[Work to be completed]
Every line with the string "Pinned" should be copied from the data.
(Beginning of Data under study)
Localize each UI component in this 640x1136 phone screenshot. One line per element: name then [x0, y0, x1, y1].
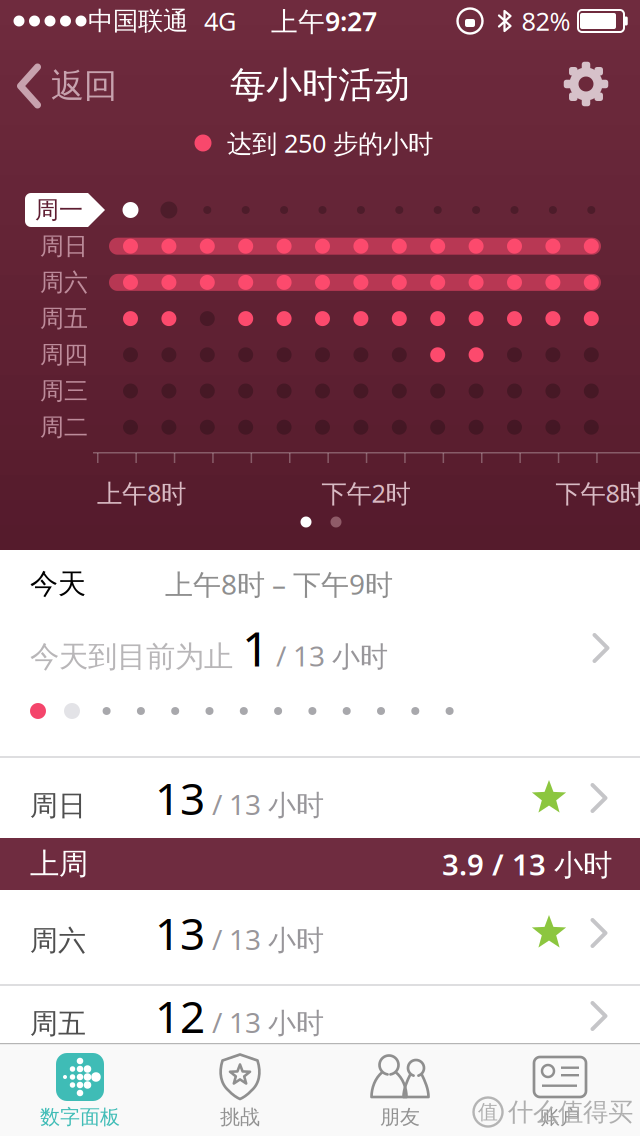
staticText: 下午2时 — [322, 476, 410, 510]
staticText: / 13 小时 — [205, 1004, 324, 1041]
staticText: 3.9 / 13 小时 — [442, 844, 612, 884]
staticText: 周五 — [40, 304, 88, 333]
staticText: 周六 — [40, 268, 88, 297]
staticText: 周一 — [35, 195, 83, 225]
button[interactable]: 周六 — [0, 891, 640, 975]
staticText: 82% — [522, 4, 570, 38]
staticText: 周三 — [40, 376, 88, 406]
staticText: 今天 — [30, 567, 86, 601]
staticText: 朋友 — [380, 1105, 420, 1129]
button[interactable]: 今天到目前为止 — [0, 612, 640, 684]
staticText: 上午8时 — [97, 476, 186, 510]
staticText: 上周 — [30, 846, 88, 882]
button[interactable]: 设置 — [562, 60, 610, 108]
staticText: 上午9:27 — [271, 3, 377, 39]
button[interactable]: 周五 — [0, 974, 640, 1058]
staticText: 返回 — [51, 66, 117, 106]
staticText: 周五 — [30, 1007, 86, 1041]
staticText: 周二 — [40, 412, 88, 442]
staticText: 什么值得买 — [508, 1096, 633, 1128]
staticText: 数字面板 — [40, 1105, 120, 1129]
button[interactable]: 挑战 — [160, 1043, 320, 1135]
staticText: 值 — [478, 1100, 498, 1124]
button[interactable]: 返回 — [15, 60, 145, 112]
staticText: 1 — [242, 616, 269, 680]
staticText: 今天到目前为止 — [30, 639, 242, 675]
staticText: / 13 小时 — [205, 921, 324, 958]
staticText: 账户 — [540, 1105, 580, 1129]
staticText: / 13 小时 — [269, 637, 388, 674]
staticText: 挑战 — [220, 1105, 260, 1129]
staticText: 每小时活动 — [230, 63, 410, 107]
staticText: 下午8时 — [556, 476, 640, 510]
staticText: 13 — [155, 904, 205, 962]
staticText: 中国联通 — [88, 5, 188, 36]
staticText: / 13 小时 — [205, 786, 324, 823]
staticText: 13 — [155, 769, 205, 827]
staticText: 上午8时 – 下午9时 — [165, 565, 393, 603]
staticText: 周日 — [40, 232, 88, 261]
button[interactable]: 周日 — [0, 756, 640, 840]
staticText: 周四 — [40, 340, 88, 370]
staticText: 4G — [204, 4, 236, 38]
button[interactable]: 账户 — [480, 1043, 640, 1135]
button[interactable]: 朋友 — [320, 1043, 480, 1135]
button[interactable]: 数字面板 — [0, 1043, 160, 1135]
staticText: 12 — [155, 987, 205, 1045]
staticText: 周日 — [30, 789, 86, 823]
staticText: 周六 — [30, 924, 86, 958]
staticText: 达到 250 步的小时 — [227, 126, 433, 160]
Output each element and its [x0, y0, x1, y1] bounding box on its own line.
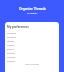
staticText: Organize Threads	[19, 7, 46, 11]
staticText: Muted	[7, 39, 15, 42]
staticText: Display	[7, 59, 16, 62]
staticText: Threads	[7, 31, 17, 34]
staticText: My preferences	[7, 25, 29, 29]
button[interactable]: Senders	[7, 34, 57, 38]
button[interactable]: Pinned	[7, 50, 57, 54]
button[interactable]: My preferences	[7, 25, 57, 29]
staticText: Pinned	[7, 51, 15, 54]
staticText: Archive	[7, 55, 16, 58]
button[interactable]: Archive	[7, 54, 57, 58]
staticText: Senders	[7, 35, 17, 38]
button[interactable]: Labels	[7, 42, 57, 46]
staticText: Labels	[7, 43, 15, 46]
staticText: Save changes	[25, 63, 39, 66]
button[interactable]: Threads	[7, 30, 57, 34]
button[interactable]: Muted	[7, 38, 57, 42]
staticText: for experts	[27, 12, 38, 15]
button[interactable]: Filters	[7, 46, 57, 50]
button[interactable]: Display	[7, 58, 57, 62]
staticText: Filters	[7, 47, 14, 50]
button[interactable]: Save changes	[7, 63, 57, 66]
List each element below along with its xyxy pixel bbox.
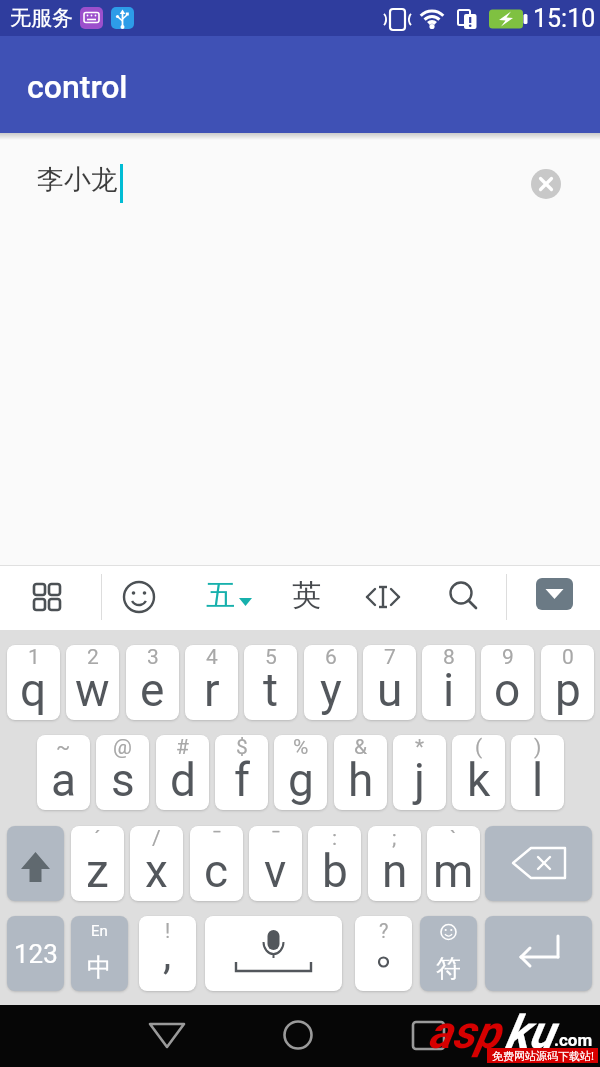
button[interactable] [485,916,592,991]
button[interactable]: 123 [7,916,64,991]
button[interactable]: * [393,735,446,810]
button[interactable]: ) [511,735,564,810]
button[interactable] [400,1009,454,1063]
button[interactable]: 6 [304,645,357,720]
button[interactable]: ~ [37,735,90,810]
staticText: 五 [206,577,235,614]
button[interactable]: @ [96,735,149,810]
staticText: / [152,826,161,851]
staticText: 0 [562,645,574,670]
button[interactable] [271,1009,325,1063]
staticText: y [320,663,342,717]
button[interactable]: 1 [7,645,60,720]
button[interactable] [485,826,592,901]
button[interactable]: ` [427,826,480,901]
staticText: i [443,663,455,717]
button[interactable]: / [130,826,183,901]
staticText: ) [534,735,542,760]
staticText: * [415,735,425,760]
staticText: t [263,663,279,717]
staticText: ( [475,735,483,760]
button[interactable]: 5 [244,645,297,720]
staticText: % [293,735,309,760]
staticText: j [414,753,426,807]
staticText: u [377,663,403,717]
staticText: h [348,753,374,807]
staticText: 1 [28,645,40,670]
staticText: r [204,663,220,717]
button[interactable]: # [156,735,209,810]
staticText: b [322,844,348,898]
button[interactable]: 4 [185,645,238,720]
staticText: 2 [87,645,99,670]
staticText: @ [113,735,132,760]
staticText: a [51,753,77,807]
button[interactable]: 2 [66,645,119,720]
staticText: s [111,753,135,807]
staticText: 7 [384,645,396,670]
button[interactable]: En [71,916,128,991]
button[interactable]: : [308,826,361,901]
staticText: control [27,68,128,106]
button[interactable] [536,578,573,610]
staticText: asp [428,1005,500,1059]
button[interactable]: & [334,735,387,810]
staticText: En [91,922,108,940]
button[interactable] [114,572,164,622]
button[interactable]: ¯ [190,826,243,901]
staticText: x [145,844,168,898]
staticText: 123 [14,939,58,969]
staticText: p [555,663,581,717]
staticText: ` [450,826,457,851]
button[interactable]: ( [452,735,505,810]
button[interactable]: % [274,735,327,810]
button[interactable]: 9 [481,645,534,720]
staticText: 李小龙 [37,163,118,197]
staticText: 中 [87,952,112,983]
button[interactable] [22,572,72,622]
staticText: k [467,753,491,807]
staticText: e [140,663,165,717]
staticText: 英 [292,577,321,614]
button[interactable]: 0 [541,645,594,720]
button[interactable] [140,1009,194,1063]
staticText: 9 [502,645,514,670]
button[interactable] [7,826,64,901]
staticText: : [332,826,338,851]
button[interactable]: ? [355,916,412,991]
staticText: , [163,930,172,979]
staticText: 6 [325,645,337,670]
staticText: d [170,753,196,807]
staticText: o [494,663,521,717]
staticText: ku [505,1005,554,1059]
button[interactable]: $ [215,735,268,810]
button[interactable]: ; [368,826,421,901]
button[interactable] [438,572,488,622]
staticText: 3 [147,645,159,670]
button[interactable] [358,572,408,622]
button[interactable]: ´ [71,826,124,901]
staticText: 15:10 [533,4,596,33]
button[interactable]: 7 [363,645,416,720]
staticText: 无服务 [10,5,73,31]
staticText: 8 [443,645,455,670]
staticText: g [288,753,314,807]
button[interactable]: 8 [422,645,475,720]
button[interactable]: ! [139,916,196,991]
button[interactable]: 符 [420,916,477,991]
button[interactable]: 五 [196,572,260,622]
staticText: n [382,844,408,898]
button[interactable] [531,169,561,199]
staticText: z [86,844,109,898]
staticText: ¯ [271,826,281,851]
staticText: ! [165,919,171,942]
button[interactable]: 3 [126,645,179,720]
button[interactable]: ¯ [249,826,302,901]
staticText: ´ [94,826,101,851]
button[interactable]: 英 [285,572,329,622]
staticText: $ [236,735,248,760]
staticText: ¯ [212,826,222,851]
button[interactable] [205,916,342,991]
staticText: w [75,663,110,717]
staticText: f [234,753,250,807]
(End of Data under study)
[Exercise answer]
button[interactable]: Pinned	[7, 50, 57, 54]
staticText: Pinned	[7, 51, 15, 54]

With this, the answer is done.